**WORK INSTRUCTION:**
Look for the line containing "Tilldelning" and the line containing "t sagittaire" in the entries below. Copy those two and all lines between them exactly, leaving out pictures.

**SOURCE INFORMATION:**
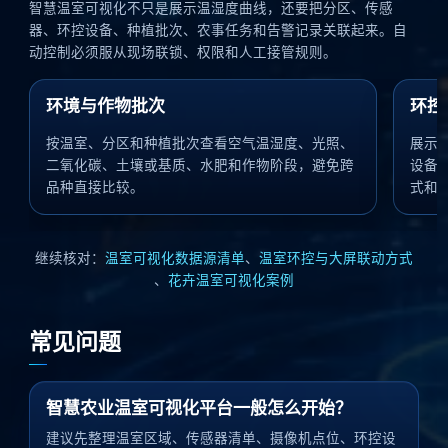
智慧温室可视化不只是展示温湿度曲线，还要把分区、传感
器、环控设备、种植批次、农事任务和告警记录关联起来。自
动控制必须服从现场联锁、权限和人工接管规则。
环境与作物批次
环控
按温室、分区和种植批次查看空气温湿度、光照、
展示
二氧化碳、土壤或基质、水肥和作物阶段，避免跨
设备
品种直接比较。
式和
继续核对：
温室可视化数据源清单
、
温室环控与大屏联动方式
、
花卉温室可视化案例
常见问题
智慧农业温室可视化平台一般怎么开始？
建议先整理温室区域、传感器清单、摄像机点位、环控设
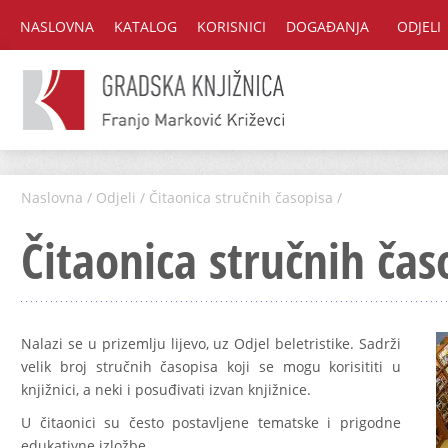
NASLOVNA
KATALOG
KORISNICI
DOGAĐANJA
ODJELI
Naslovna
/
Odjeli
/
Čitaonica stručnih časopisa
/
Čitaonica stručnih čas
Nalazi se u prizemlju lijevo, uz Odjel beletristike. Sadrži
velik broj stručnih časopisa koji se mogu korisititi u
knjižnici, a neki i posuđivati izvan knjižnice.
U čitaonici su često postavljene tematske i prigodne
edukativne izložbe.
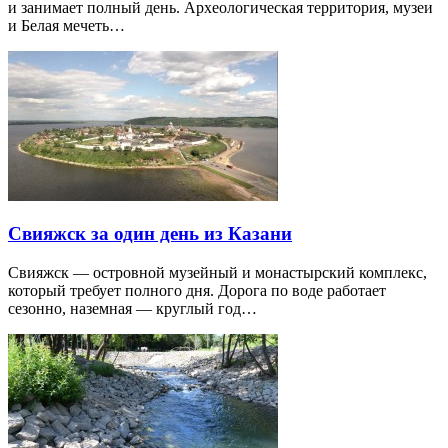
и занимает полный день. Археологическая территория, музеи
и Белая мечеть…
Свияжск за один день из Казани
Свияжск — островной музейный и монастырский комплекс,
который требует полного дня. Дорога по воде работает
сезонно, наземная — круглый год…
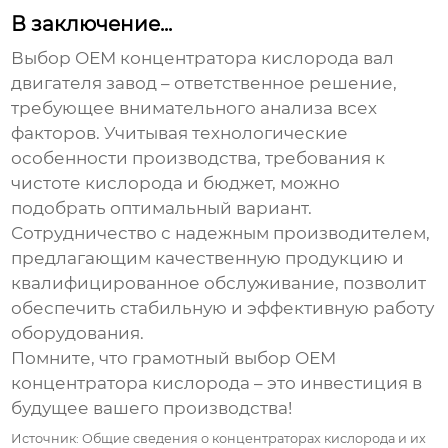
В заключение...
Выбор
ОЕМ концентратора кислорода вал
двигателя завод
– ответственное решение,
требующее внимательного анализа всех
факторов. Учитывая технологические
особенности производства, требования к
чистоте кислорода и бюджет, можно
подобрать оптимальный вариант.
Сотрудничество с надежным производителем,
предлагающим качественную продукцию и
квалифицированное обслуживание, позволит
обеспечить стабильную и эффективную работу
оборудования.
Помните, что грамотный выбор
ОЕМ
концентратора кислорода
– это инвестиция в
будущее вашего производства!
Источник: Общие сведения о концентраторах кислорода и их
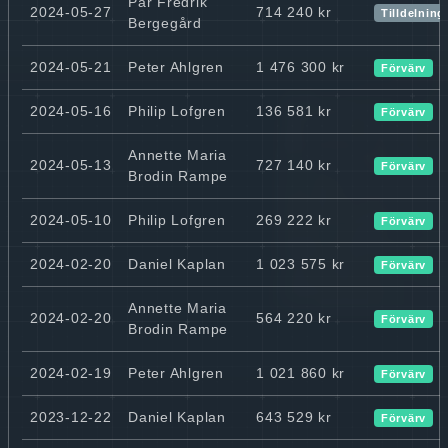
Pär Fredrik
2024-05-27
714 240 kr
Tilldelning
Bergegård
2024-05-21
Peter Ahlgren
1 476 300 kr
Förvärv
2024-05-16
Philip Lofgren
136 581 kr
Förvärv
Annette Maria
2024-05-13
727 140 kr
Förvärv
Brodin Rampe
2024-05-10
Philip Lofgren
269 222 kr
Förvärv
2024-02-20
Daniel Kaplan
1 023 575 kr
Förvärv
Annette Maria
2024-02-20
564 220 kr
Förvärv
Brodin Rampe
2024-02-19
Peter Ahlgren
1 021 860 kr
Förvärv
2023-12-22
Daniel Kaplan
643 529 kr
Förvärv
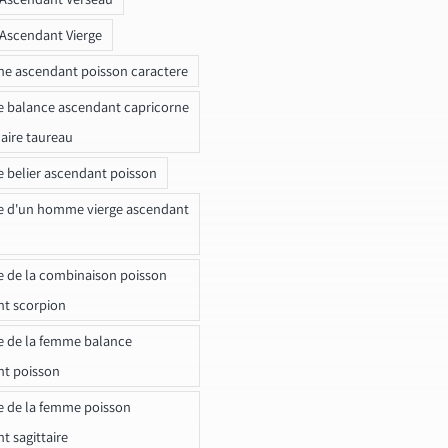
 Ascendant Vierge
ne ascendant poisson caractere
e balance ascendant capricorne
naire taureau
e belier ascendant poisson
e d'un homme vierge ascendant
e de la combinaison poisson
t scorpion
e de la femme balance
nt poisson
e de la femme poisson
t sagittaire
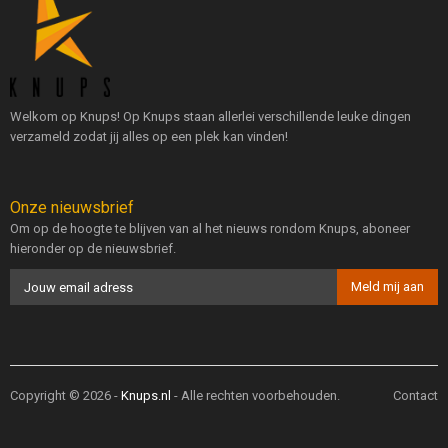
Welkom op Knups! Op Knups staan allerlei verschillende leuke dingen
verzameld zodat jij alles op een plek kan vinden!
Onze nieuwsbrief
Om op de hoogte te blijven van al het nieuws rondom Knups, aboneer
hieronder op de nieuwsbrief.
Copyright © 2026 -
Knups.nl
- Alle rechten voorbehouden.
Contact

**TASK RESULT:**
Tilldelning
Bergegård
2024-05-21
Peter Ahlgren
1 476 300 kr
Förvärv
2024-05-16
Philip Lofgren
136 581 kr
Förvärv
Annette Maria
2024-05-13
727 140 kr
Förvärv
Brodin Rampe
2024-05-10
Philip Lofgren
269 222 kr
Förvärv
2024-02-20
Daniel Kaplan
1 023 575 kr
Förvärv
Annette Maria
2024-02-20
564 220 kr
Förvärv
Brodin Rampe
2024-02-19
Peter Ahlgren
1 021 860 kr
Förvärv
2023-12-22
Daniel Kaplan
643 529 kr
Förvärv
 Ascendant Vierge
ne ascendant poisson caractere
e balance ascendant capricorne
naire taureau
e belier ascendant poisson
e d'un homme vierge ascendant
e de la combinaison poisson
t scorpion
e de la femme balance
nt poisson
e de la femme poisson
t sagittaire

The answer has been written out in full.